The drop in the unemployment rate overstates the improvement in the economy


September private sector job gains, according to the establishment survey, were a bit weaker than expected (104K vs. 130K), and they have only increased at a very modest 1.1% annualized rate over the past six months, which is a lot slower than there 1.7% gain over the past year. According to this number, the economy is growing slowly and even slowing down some. But the unemployment rate fell unexpectedly to 7.8%—which is quite counterintuitive. For conspiracy theorists this is too good to be true, because it also happens to be exactly the rate during the month that Obama assumed the presidency.

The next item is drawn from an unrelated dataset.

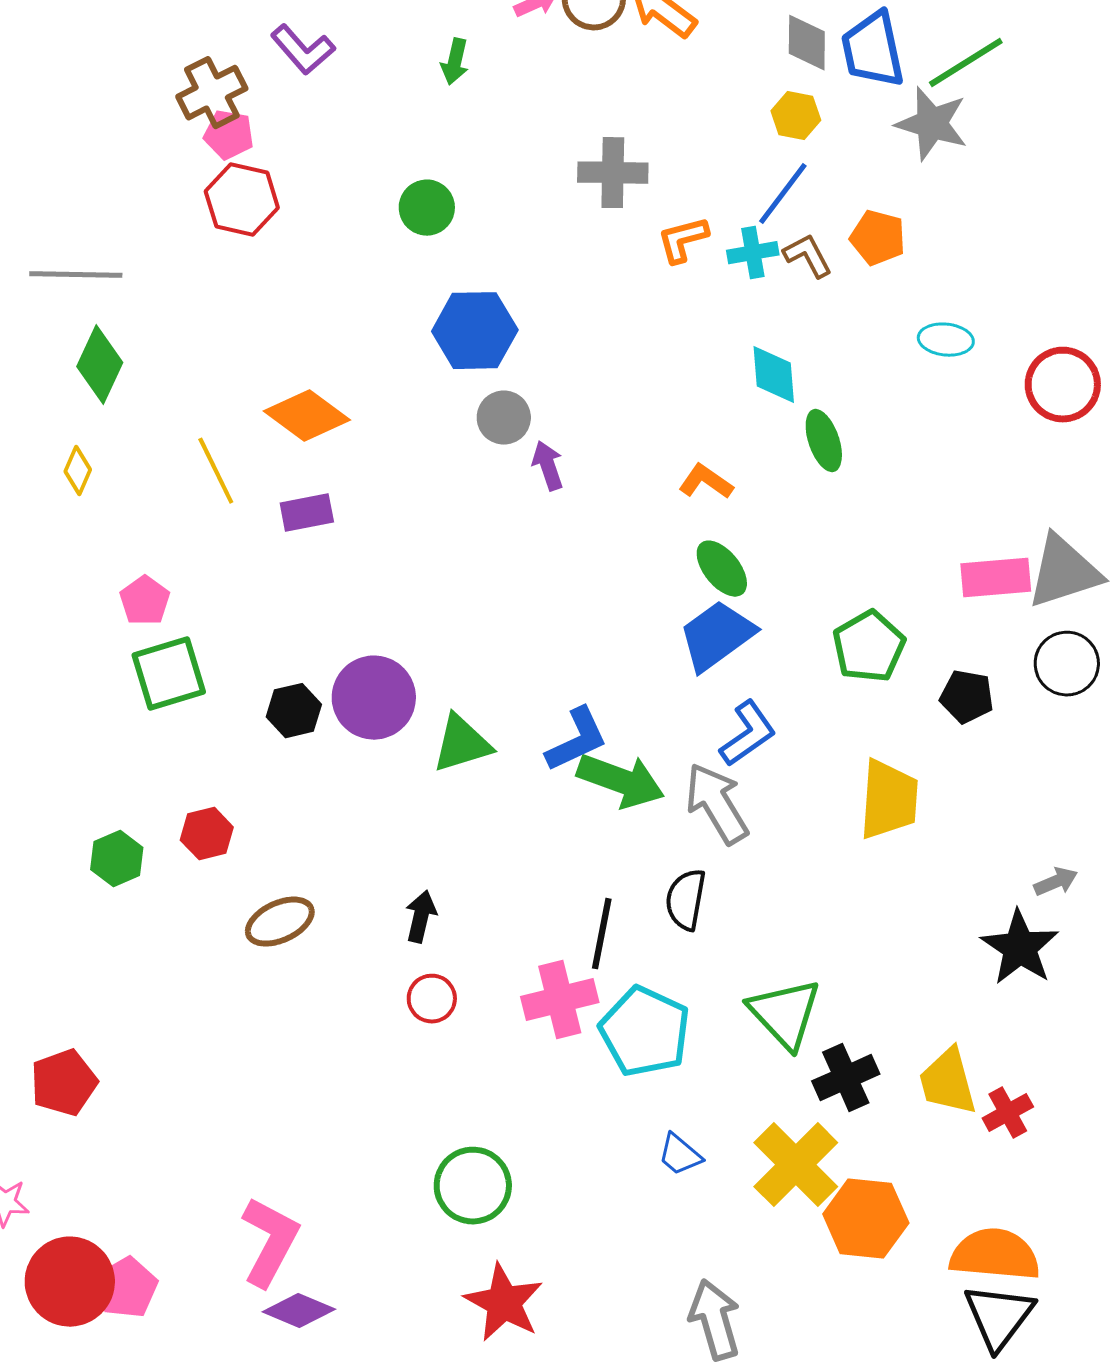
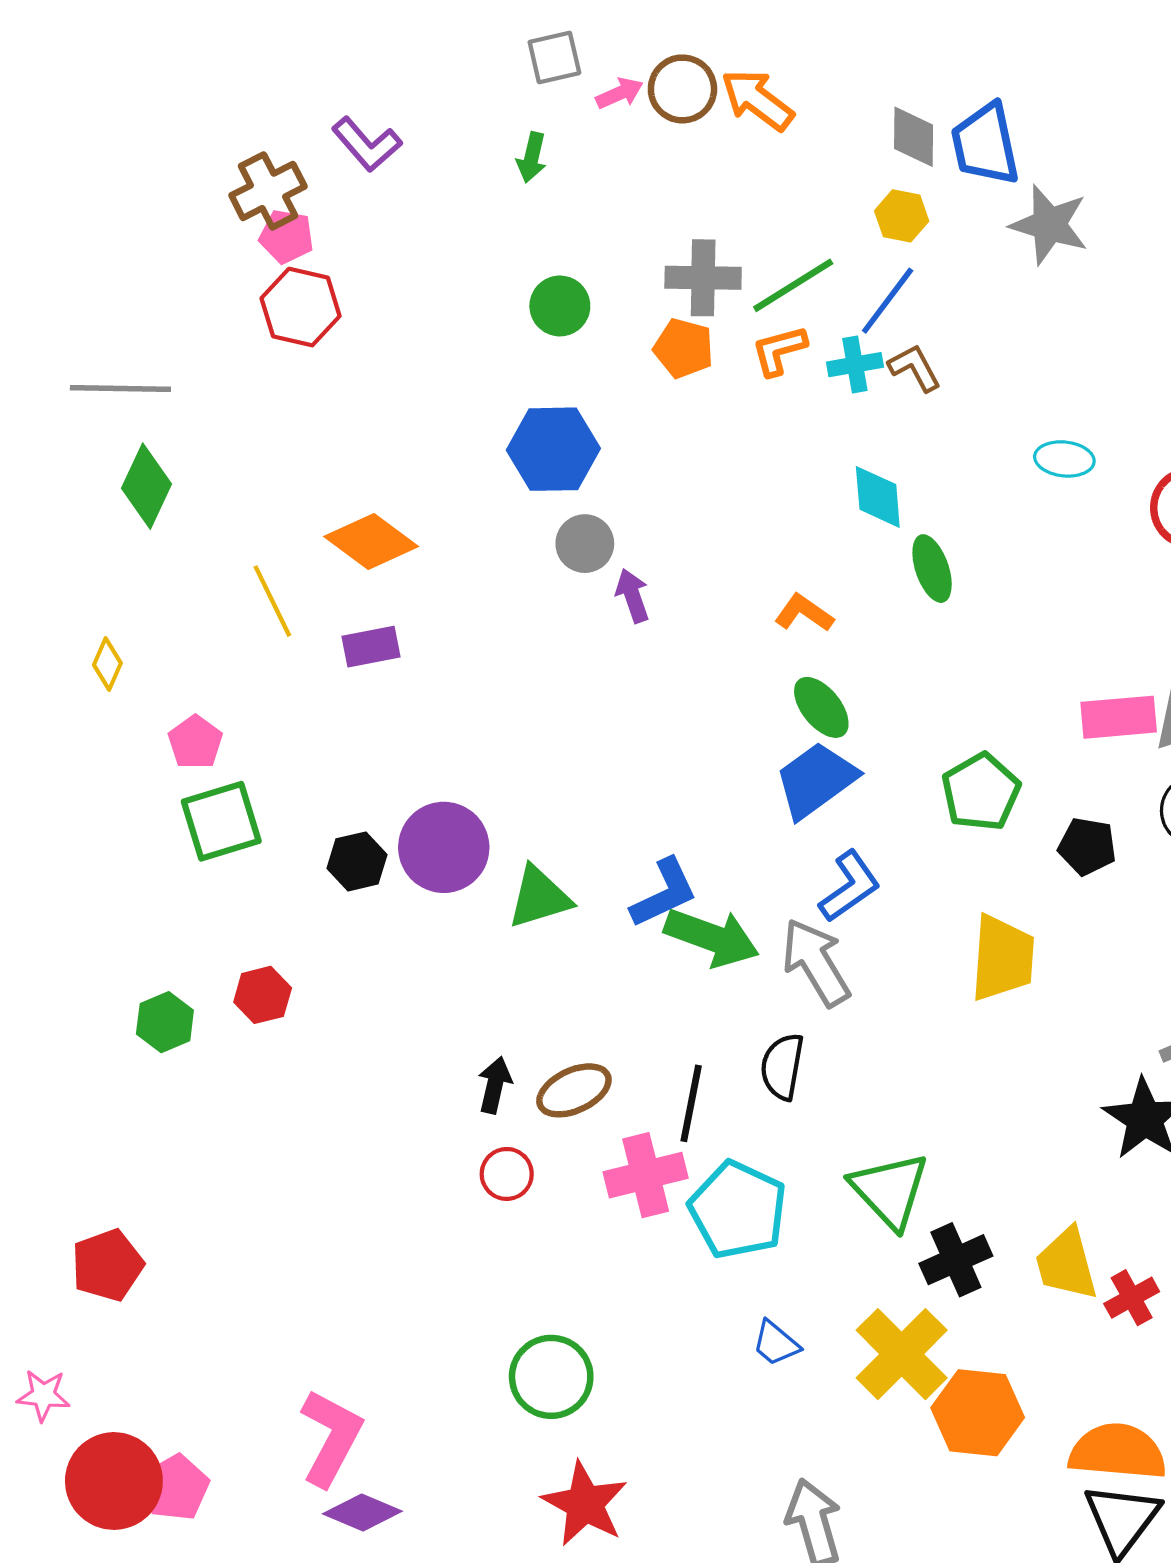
green line: (966, 63) -> (793, 285), moved
green circle: (427, 208) -> (560, 306), moved
orange pentagon: (878, 238) -> (684, 348), moved
yellow diamond: (78, 471) -> (107, 664), moved
brown ellipse: (280, 922) -> (574, 1090), moved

I'm not one for conspiracy theories, but I note that the household survey, which is used to calculate the unemployment rate, showed a very large 660K increase in private sector jobs in September, most of which were part-time jobs. As the chart above shows, the household survey is much more volatile, on a month-to-month basis, than the establishment survey, and it has been unusually volatile this year. (There are several reasons for this, including faulty seasonal adjustment factor.) There are times, like now, when you just can't take the results of the household survey at face value; it's very unlikely that the economy suddenly and dramatically improved last month. Whether the numbers are fudged or not, you have to discount the household survey's figures substantially.

I've learned that one good approach to interpreting these two widely varying data series is to split the difference between them over some reasonable period. They don't track each other very closely from month to month, but over time they usually agree. So: since the end of January, 2010, when both surveys showed employment hitting a post-recession low, the two surveys have recorded the addition of approximately the same number of private sector jobs: 4.9 million according to the household survey, and 4.7 million according to the establishment survey. That works out to about 150K per month. That's OK, but it's far below what is needed if the economy is to get back on track. We need about 120K per month just to keep up with population growth. The jobs growth we have had in recent years is consistent with the unusually slow recovery that we've had. Most of the decline in the unemployment rate is due to a large number (5 million or more) of people dropping out of the labor force. You can see that in the chart below.


I end up seeing not much change in the economy as a result of these two reports. The economy is creating a modest number of jobs each month, but it is nothing to get excited about. It's likely that the strong growth in part-time employment that we see of late in the household survey is a by-product of the substantial decline in the number of people receiving unemployment compensation this year. As I've mentioned before, once their unemployment benefits expire, as they have for over 1.2 million this past year, people have an added incentive to find and accept a job, even if it pays little and even if it is part-time. It's good that they are working, but that means the jobs numbers are most likely overstating the effective improvement in the economy.